- _DIRECTIONS_:
Pictures excluded, output the lines of the data below between the one holding "основным правилам публикации в Интернете." and the one holding "оборудование или технику, нужно использовать", inclusive, exactly as they stand.

- _THE RECORDS_:
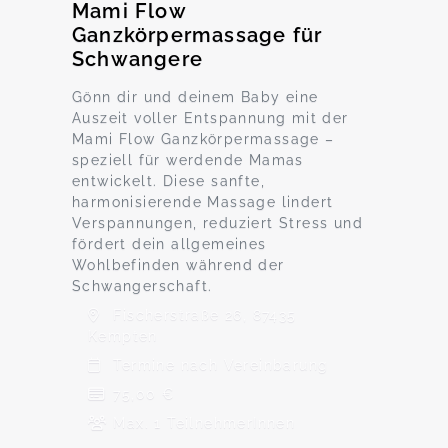
Mami Flow
Ganzkörpermassage für
Schwangere
Gönn dir und deinem Baby eine
Auszeit voller Entspannung mit der
Mami Flow Ganzkörpermassage –
speziell für werdende Mamas
entwickelt. Diese sanfte,
harmonisierende Massage lindert
Verspannungen, reduziert Stress und
fördert dein allgemeines
Wohlbefinden während der
Schwangerschaft.
Fischerstraße 26, 87435
Kempten
Termine nach Vereinbarung
75,00 €
Max. 1 TeilnehmerInnen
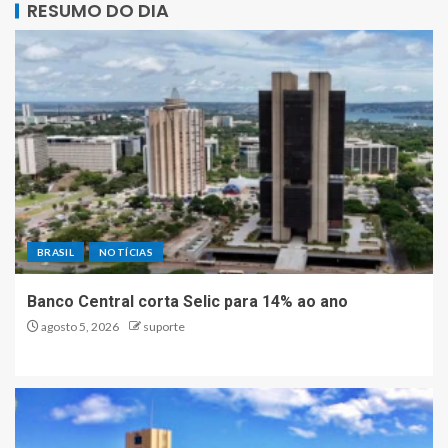
RESUMO DO DIA
BRASIL
NOTÍCIAS
Banco Central corta Selic para 14% ao ano
agosto 5, 2026
suporte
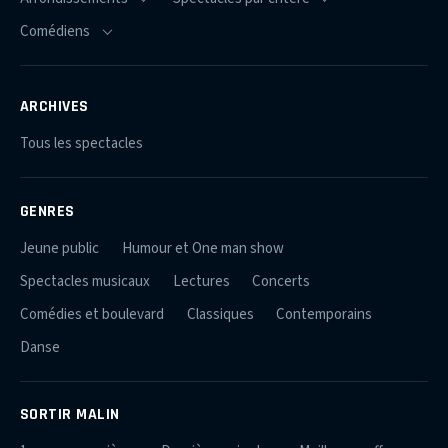
ARCHIVES
Tous les spectacles
GENRES
Jeune public
Humour et One man show
Spectacles musicaux
Lectures
Concerts
Comédies et boulevard
Classiques
Contemporains
Danse
SORTIR MALIN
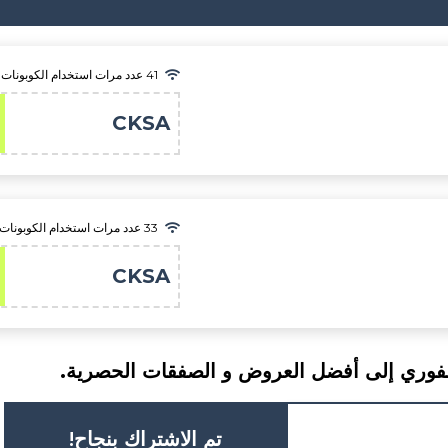
41 عدد مرات استخدام الكوبونات
CKSA
33 عدد مرات استخدام الكوبونات
CKSA
الفوري إلى أفضل العروض و الصفقات الحصرية.
تم الاشتراك بنجاح!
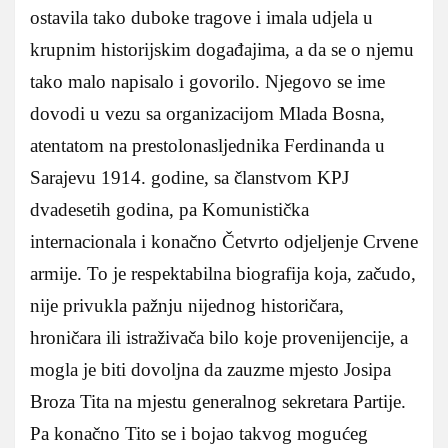
ostavila tako duboke tragove i imala udjela u
krupnim historijskim događajima, a da se o njemu
tako malo napisalo i govorilo. Njegovo se ime
dovodi u vezu sa organizacijom Mlada Bosna,
atentatom na prestolonasljednika Ferdinanda u
Sarajevu 1914. godine, sa članstvom KPJ
dvadesetih godina, pa Komunistička
internacionala i konačno Četvrto odjeljenje Crvene
armije. To je respektabilna biografija koja, začudo,
nije privukla pažnju nijednog historičara,
hroničara ili istraživača bilo koje provenijencije, a
mogla je biti dovoljna da zauzme mjesto Josipa
Broza Tita na mjestu generalnog sekretara Partije.
Pa konačno Tito se i bojao takvog mogućeg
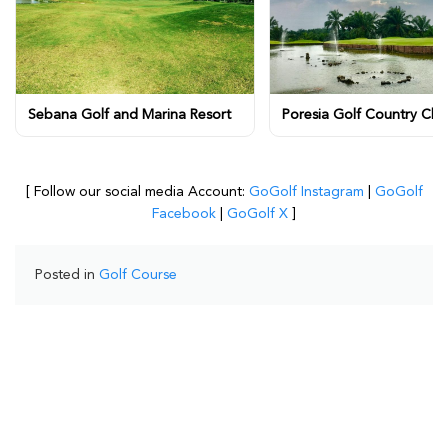
Sebana Golf and Marina Resort
Poresia Golf Country Clu
[ Follow our social media Account:
GoGolf Instagram
|
GoGolf
Facebook
|
GoGolf X
]
Posted in
Golf Course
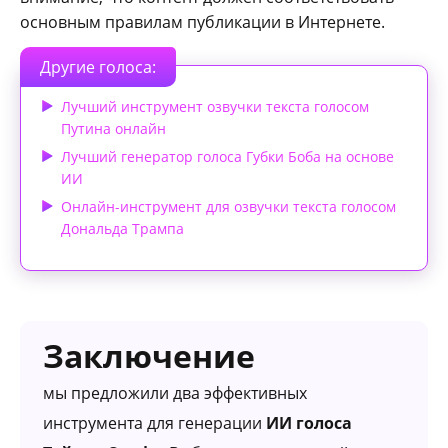
основным правилам публикации в Интернете.
Другие голоса:
Лучший инструмент озвучки текста голосом
Путина онлайн
Лучший генератор голоса Губки Боба на основе
ИИ
Онлайн-инструмент для озвучки текста голосом
Дональда Трампа
Заключение
мы предложили два эффективных
инструмента для генерации
ИИ голоса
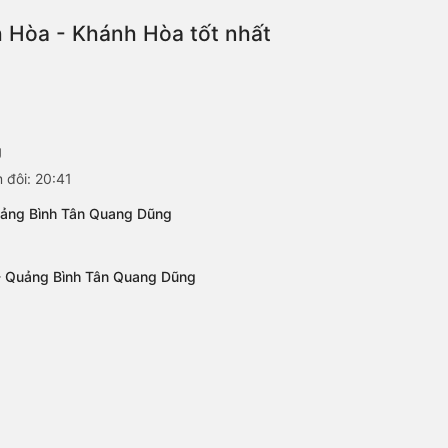
h Hòa - Khánh Hòa tốt nhất
g
 đôi: 20:41
Quảng Bình Tân Quang Dũng
 - Quảng Bình Tân Quang Dũng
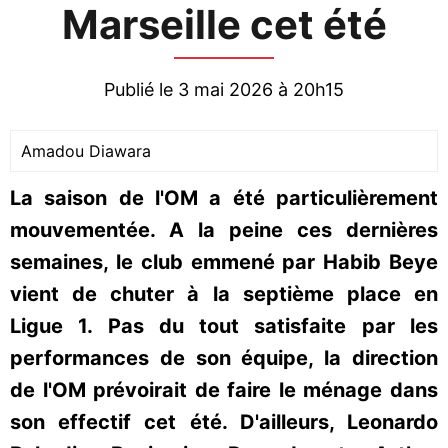
Marseille cet été
Publié le 3 mai 2026 à 20h15
Amadou Diawara
La saison de l'OM a été particulièrement
mouvementée. A la peine ces dernières
semaines, le club emmené par Habib Beye
vient de chuter à la septième place en
Ligue 1. Pas du tout satisfaite par les
performances de son équipe, la direction
de l'OM prévoirait de faire le ménage dans
son effectif cet été. D'ailleurs, Leonardo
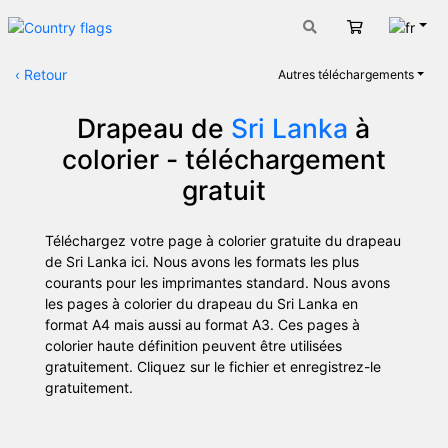
Fran
Panier
‹
Retour
Autres téléchargements
Drapeau de
Sri Lanka
à
colorier - téléchargement
gratuit
Téléchargez votre page à colorier gratuite du drapeau
de Sri Lanka ici. Nous avons les formats les plus
courants pour les imprimantes standard. Nous avons
les pages à colorier du drapeau du Sri Lanka en
format A4 mais aussi au format A3. Ces pages à
colorier haute définition peuvent être utilisées
gratuitement. Cliquez sur le fichier et enregistrez-le
gratuitement.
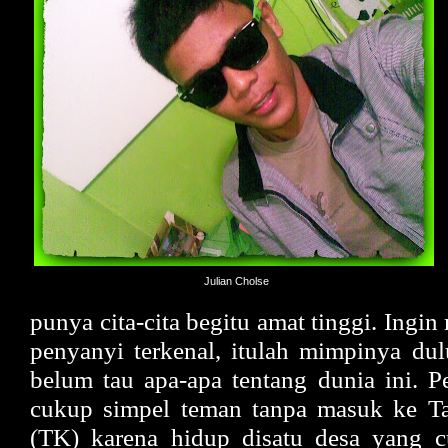
Julian Cholse
punya cita-cita begitu amat tinggi. Ingin
penyanyi terkenal, itulah mimpinya dulu
belum tau apa-apa tentang dunia ini. P
cukup simpel teman tanpa masuk ke 
(TK) karena hidup disatu desa yang c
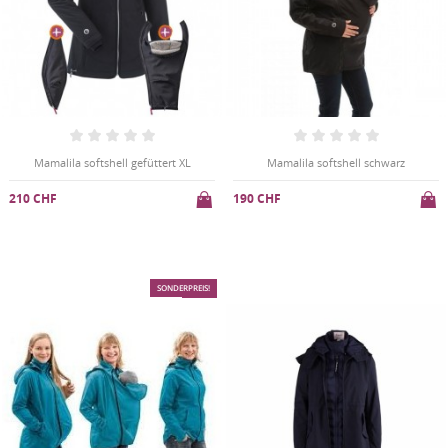
Mamalila softshell gefüttert XL
Mamalila softshell schwarz
210 CHF
190 CHF
SONDERPREIS!
-20%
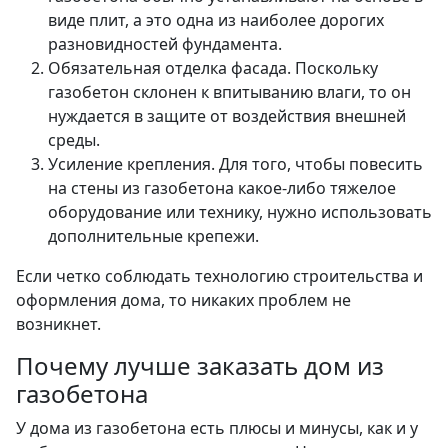
виде плит, а это одна из наиболее дорогих
разновидностей фундамента.
Обязательная отделка фасада. Поскольку
газобетон склонен к впитыванию влаги, то он
нуждается в защите от воздействия внешней
среды.
Усиление крепления. Для того, чтобы повесить
на стены из газобетона какое-либо тяжелое
оборудование или технику, нужно использовать
дополнительные крепежи.
Если четко соблюдать технологию строительства и
оформления дома, то никаких проблем не
возникнет.
Почему лучше заказать дом из
газобетона
У дома из газобетона есть плюсы и минусы, как и у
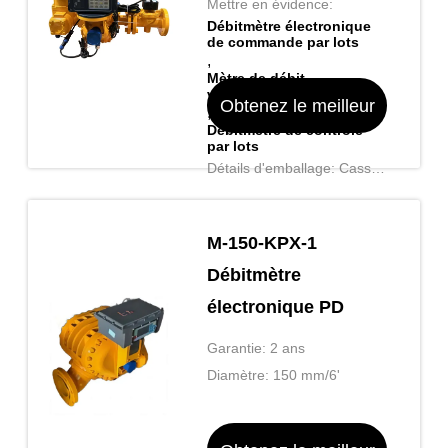
Mettre en évidence:
Débitmètre électronique
de commande par lots
,
Mètre de débit
volumétrique
Obtenez le meilleur
,
Débitmètre de contrôle
par lots
prix
Détails d'emballage: Casse
en bois applicable à
l'exportation
M-150-KPX-1
Débitmètre
électronique PD
Garantie: 2 ans
Diamètre: 150 mm/6'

- _ANSWER SPACE_:
основным правилам публикации в Интернете.
Другие голоса:
Лучший инструмент озвучки текста голосом
Путина онлайн
Лучший генератор голоса Губки Боба на основе
ИИ
Онлайн-инструмент для озвучки текста голосом
Дональда Трампа
Заключение
мы предложили два эффективных
инструмента для генерации
ИИ голоса
h Hòa - Khánh Hòa tốt nhất
g
 đôi: 20:41
Quảng Bình Tân Quang Dũng
 - Quảng Bình Tân Quang Dũng
Marseille cet été
Publié le 3 mai 2026 à 20h15
Amadou Diawara
La saison de l'OM a été particulièrement
mouvementée. A la peine ces dernières
semaines, le club emmené par Habib Beye
vient de chuter à la septième place en
Ligue 1. Pas du tout satisfaite par les
performances de son équipe, la direction
de l'OM prévoirait de faire le ménage dans
son effectif cet été. D'ailleurs, Leonardo
Fran
Panier
‹
Retour
Autres téléchargements
Drapeau de
Sri Lanka
à
colorier - téléchargement
gratuit
Téléchargez votre page à colorier gratuite du drapeau
de Sri Lanka ici. Nous avons les formats les plus
courants pour les imprimantes standard. Nous avons
les pages à colorier du drapeau du Sri Lanka en
format A4 mais aussi au format A3. Ces pages à
colorier haute définition peuvent être utilisées
gratuitement. Cliquez sur le fichier et enregistrez-le
gratuitement.
Julian Cholse
punya cita-cita begitu amat tinggi. Ingin
penyanyi terkenal, itulah mimpinya dulu
belum tau apa-apa tentang dunia ini. P
cukup simpel teman tanpa masuk ke 
(TK) karena hidup disatu desa yang c
Mamalila softshell gefüttert XL
Mamalila softshell schwarz
210 CHF
190 CHF
SONDERPREIS!
-20%
виде плит, а это одна из наиболее дорогих
разновидностей фундамента.
Обязательная отделка фасада. Поскольку
газобетон склонен к впитыванию влаги, то он
нуждается в защите от воздействия внешней
среды.
Усиление крепления. Для того, чтобы повесить
на стены из газобетона какое-либо тяжелое
оборудование или технику, нужно использовать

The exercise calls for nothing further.